In 1976, Father Elpidios retreated to the Holy Mountain and spend the rest of his live ascetising in the New Skete of the Cell of the Annunciation of the Theotokos. Father Niphont said of Father Elpidios, “I first met him in the New Skete. He was a true man of God – Simple in demeanour and dressing modestly, he treated others cordially, respectfully and generously. He always compromised, never insisted on his views, and never put any pressure on others. As soon as he knew about any disputes or quarrels among the brothers, he always hurried to restore peace among them. He earned deep respect from others for taking everyone seriously and treating them with kindness. He was like a father to all of us. He was critical and harsh towards himself, and never allowed himself any digressions, particularly from the prayer or worship rule. He always read the Psalter and the Gospel. When he was ill, and I was looking after him, he had me read aloud to him verses from the Psalter and the New Testament. He found them inspiring and thought-provoking. Frequently, he asked me to stop and mused, “Just listen to what it says… O Christ Our Lord, How enormous is Your sacrifice for our sake…”.
He found the experience of serving the liturgy particularly meaningful. During the liturgy, he had the sense of being one on one with the Lord and asked to be left alone in the altar. He conducted the service at a moderate pace; used simple intonations, and read out large numbers of names of the living and deceased during the matins.
On 29 November, the day of his twin brother’s martyrdom, Father Elpidios saw with his spiritual eye from his Skete the events that were unravelling at Jacob’s Well.
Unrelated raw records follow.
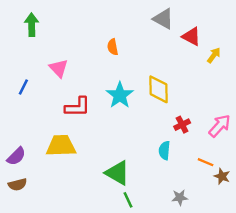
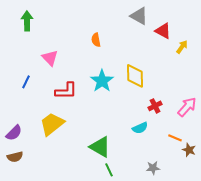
blue line: (23, 87) -> (26, 82), moved
yellow trapezoid: (61, 146) -> (52, 124), turned -36
cyan semicircle: (164, 150) -> (140, 128), turned -119

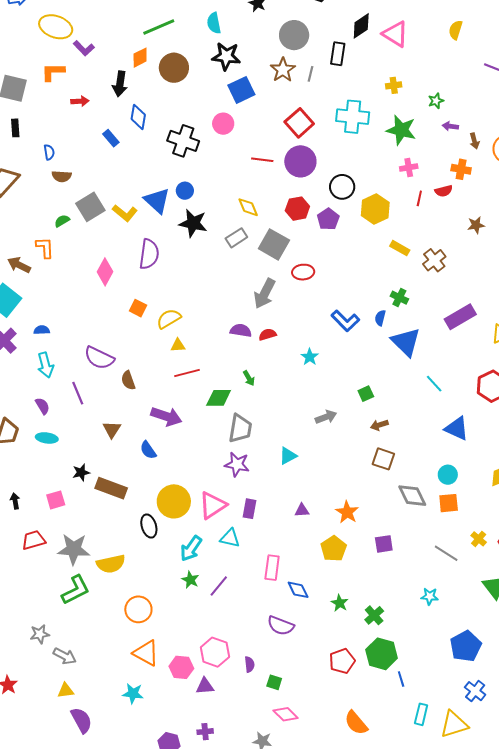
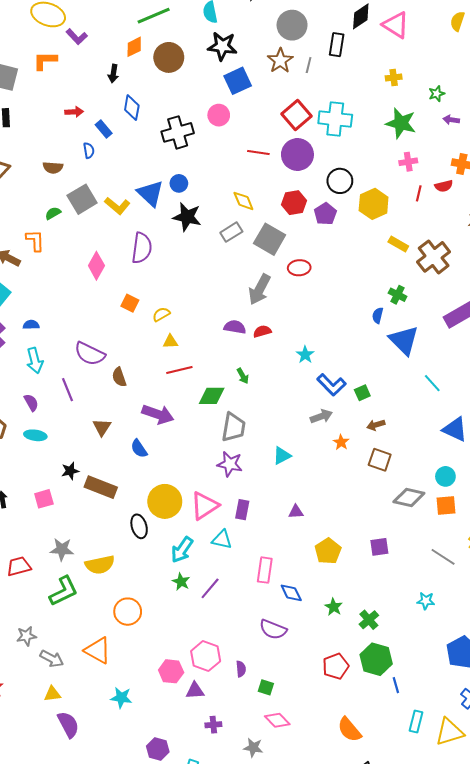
black arrow: (120, 84) -> (113, 74), size x0.7
red arrow: (80, 101) -> (74, 112), moved
cyan cross: (353, 117) -> (335, 119), moved
black cross: (183, 141) -> (178, 132), turned -36
blue semicircle: (49, 152) -> (89, 150), moved
brown cross: (434, 260) -> (434, 257), size x1.4
yellow semicircle: (169, 319) -> (161, 314), size x0.7
blue L-shape: (345, 321) -> (331, 385), moved
gray diamond: (412, 496) -> (409, 498), turned -52
orange star: (347, 512) -> (341, 442), moved, size x0.7
red trapezoid: (34, 540) -> (19, 566), moved
gray star: (74, 549) -> (62, 549), size x0.7
orange triangle: (146, 653) -> (98, 650), moved
purple cross: (205, 732) -> (213, 725), moved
He later described the details of the incident before the fathers of his brotherhood. To his description, he added, “Saint Philoumenos is a holy martyr. He endured his torments voluntarily, refusing to leave the location of his service to protect a relic from defilement.”
In November 1983, Father Elpidios’s condition deteriorated, forcing him to leave the Holy Mountain. He was admitted to the Red Cross Hospital at Athens, where shortly fell into a coma. His relatives and fathers of the Holy Mountain gathered around his bed.
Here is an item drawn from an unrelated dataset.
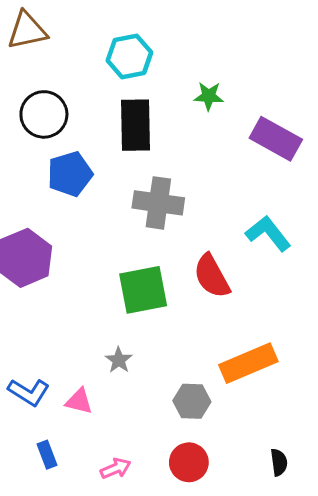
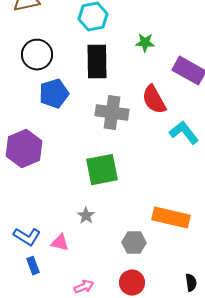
red semicircle: (212, 276) -> (154, 100), moved
orange rectangle: (248, 363) -> (171, 218), turned 36
blue rectangle: (47, 455) -> (33, 266), moved

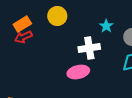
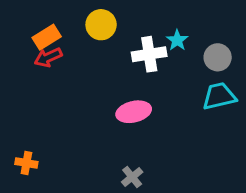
white cross: (89, 48) -> (149, 54), moved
Metropolitan Athanasios of Limassol remembers, “The elder was in intensive care, lying in a coma. On one of our visits, we noticed him holding on to his prayer beads, picking through them slowly, one after another, like he used to do when he was praying. In astonishment, we asked his doctor if we could believe our eyes. How was it possible for Elder Paisios to keep thumbing through the beads while unconscious. The doctor told us that those were unconscious mechanical movements that he had learned and to which he had accustomed himself in the past. It then occurred to me to try taking away his beads and giving him mine instead. The moment I took his beads, the elder opened his eyes, held out his hand and took back his beads, leaving us and the doctor baffled.
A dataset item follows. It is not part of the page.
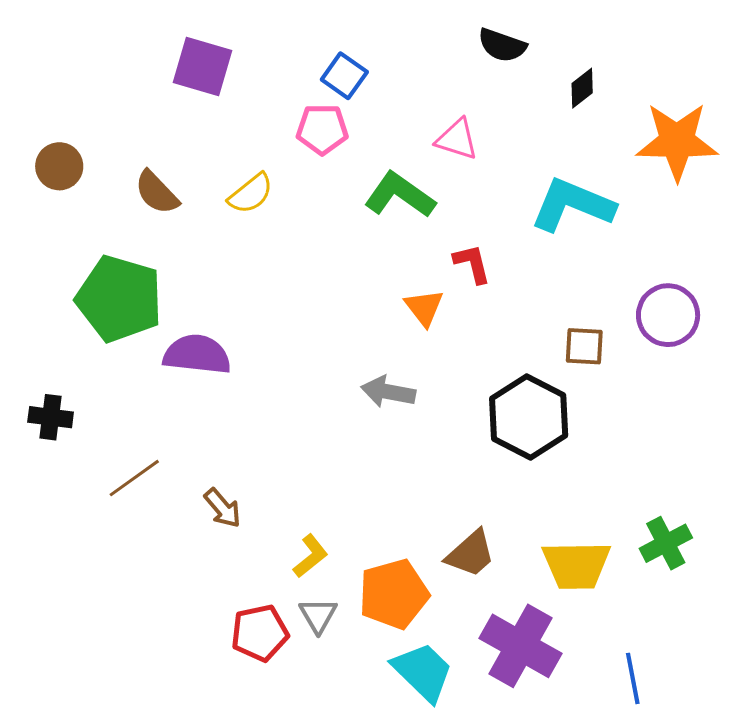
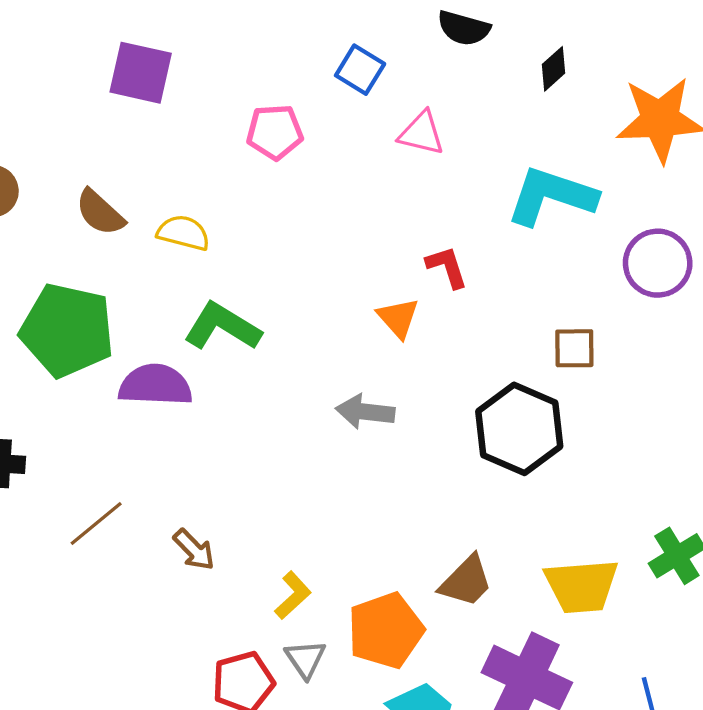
blue square: (344, 76) -> (360, 70), moved
yellow semicircle: (251, 194) -> (183, 233), moved, turned -123
green L-shape: (400, 195) -> (222, 327), moved
purple circle: (668, 315) -> (658, 263), moved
Elder Elpidios departed to God on 3 December 1983. Due to bad weather conditions, it was not possible to bury his remains on the Holy Mount, so it was decided to lay them to rest in his beloved monastery of the Theotokos Faneromene at Rhodopolis Atis. Despite the heavy rainfall, scores of his spiritual disciples came to pay their last respects, and have continued to come to his grave. That way, he never parts with those who seek his guidance and reassurance in body or spirit.